MOLECULAR APPROACHES FOR EVAULATION OF HUMAN FERTILITY

评估人类生育能力的分子方法

• 批准号: 6440496
• 负责人: BONNIE S DUNBAR
• 金额: $ 17.42万
• 依托单位: BAYLOR COLLEGE OF MEDICINE
• 依托单位国家: 美国
• 财政年份: 2001
• 资助国家: 美国
• 起止时间: 2001-04-01 至 2002-03-31
• 项目状态: 已结题
• 来源: https://reporter.nih.gov/project-details/6440496
• 关键词: cell cell interaction; egg /ovum; fertility; gene expression; laboratory rabbit; molecular biology; reproductive system disorder; sperm analysis; zona pellucida glycoproteins

The incidence of infertility due to both male and female factors continues to rise despite many advances in reproductive technologies. Some abnormalities in human gamete interaction have been shown to be due to defects in the sperm while others have been shown to be ZP defects. Our lack of understanding of molecular mechanisms involved in the interaction of human sperm with the ZP in fertile as compared to infertile females and males has been limited due to the unavailability of human oocytes and ethical restraints for experimental studies. Recent advances using in vitro fertilization technology which include intracellular sperm injection (ICSI) directly into the egg cytosol have been shown to be effective in many cases, although there are increasing ethical and clinical concerns as to the universal use of this technology. It is becoming increasingly apparent that improved clinical assays are necessary for evaluating sperm- ZP interaction in order to assess the optimal procedures for successful fertilization and pregnancy. In view of recent advances in molecular biology, the genes encoding the three major human ZP proteins have been identified and cDNAs are available to begin to better evaluate the molecular basis of sperm-ZP interaction. Because the ZP proteins of different mammalian species have been shown to have distinct roles in the fertilization process, it is apparent that the human ZP proteins must be utilized to evaluate human sperm- ZP interaction. Specifically, it is proposed to (1) express and characterize the three human ZP proteins using prokaryotic and eukaryotic expression systems that differentially glycosylate glycoproteins; (2) identify the functions of these expressed ZP proteins in sperm binding and initiation of the acrosome reaction and dissect the functional domains of the ZP proteins involved: and (3) use sperm from infertile males to determine if sperm dysfunction is due to molecular abnormalities involved in sperm/ZP interaction and develop clinical assays to evaluate infertile males. (4) determine if some infertile women have defects in ZP proteins that can be identified using single strand conformational polymorphism. These studies should also allow us to define molecules involved in these interactions which will aid in the treatment of infertility as well as provide information critical for the development of improved contraceptive methods.
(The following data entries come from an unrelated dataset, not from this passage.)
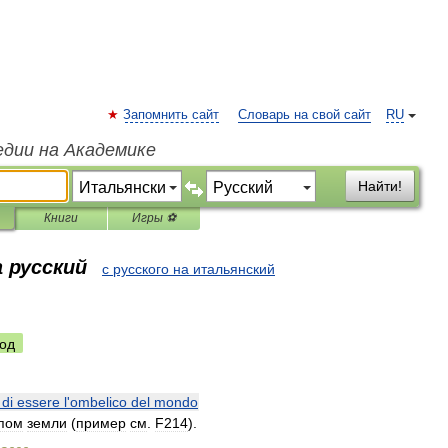
Запомнить сайт
Словарь на свой сайт
RU
едии на Академике
Найти!
Книги
Игры ⚽
 русский
с русского на итальянский
од
)
di
essere
l
'
ombelico
del
mondo
пом
земли
(
пример
см
.
F214
).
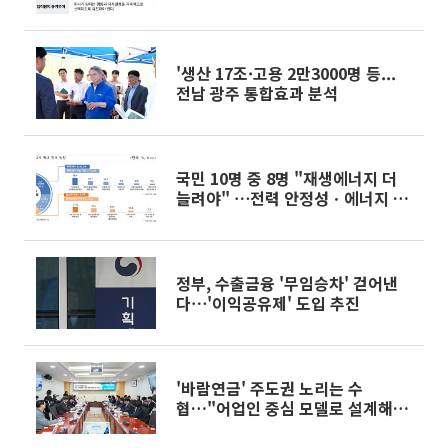
'생산 17조·고용 2만3000명 등...
전남 광주 통합효과 분석
국민 10명 중 8명 "재생에너지 더
늘려야" ⋯전력 안정성ㆍ에너지 안
보 핵심으로
정부, 수출금융 '무임승차' 걷어낸
다⋯'이익공유제' 도입 추진
'바람연금' 주도권 노리는 수
협…"어업인 중심 모델로 설계해
야"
男性和女性因素导致的不孕症发病率持续上升 尽管生殖技术取得了许多进步，但仍会上升。一些 人类配子相互作用的异常已被证明是由于 精子缺陷，而其他缺陷已被证明是 ZP 缺陷。我们的 缺乏对相互作用所涉及的分子机制的了解 与不育女性相比，具有可育 ZP 的人类精子的数量 由于人类卵母细胞的缺乏，男性的数量受到限制 实验研究的伦理限制。最近的进展使用 体外受精技术，包括细胞内精子注射 (ICSI) 直接进入卵细胞溶胶已被证明是有效的 许多案例，尽管伦理和临床方面的担忧日益增加 到这项技术的普遍使用。它正变得越来越 显然，改进的临床检测对于评估精子是必要的。 ZP 互动，以评估成功的最佳程序 受精和怀孕。鉴于分子生物学的最新进展 生物学上，编码三种主要人类 ZP 蛋白的基因已被 鉴定和 cDNA 可用于开始更好地评估 精子-ZP 相互作用的分子基础。因为 ZP 蛋白 不同的哺乳动物物种已被证明在 在受精过程中，显然人类 ZP 蛋白必须 用于评估人类精子-ZP 相互作用。具体来说，就是 建议 (1) 使用以下方法表达和表征三种人类 ZP 蛋白 原核和真核表达系统的差异 糖基化糖蛋白； (2) 确定这些表达的功能 ZP 蛋白在精子结合和顶体反应启动中的作用 剖析所涉及的 ZP 蛋白的功能域：以及 (3) 使用 来自不育男性的精子以确定精子功能障碍是否是由于 参与精子/ZP 相互作用和发育的分子异常 评估不育男性的临床测定。 (4) 判断是否有 不孕女性的 ZP 蛋白存在缺陷，可以使用以下方法进行识别： 单链构象多态性。这些研究还应该允许 我们定义参与这些相互作用的分子，这将有助于 治疗不孕症并提供重要信息 开发改进的避孕方法。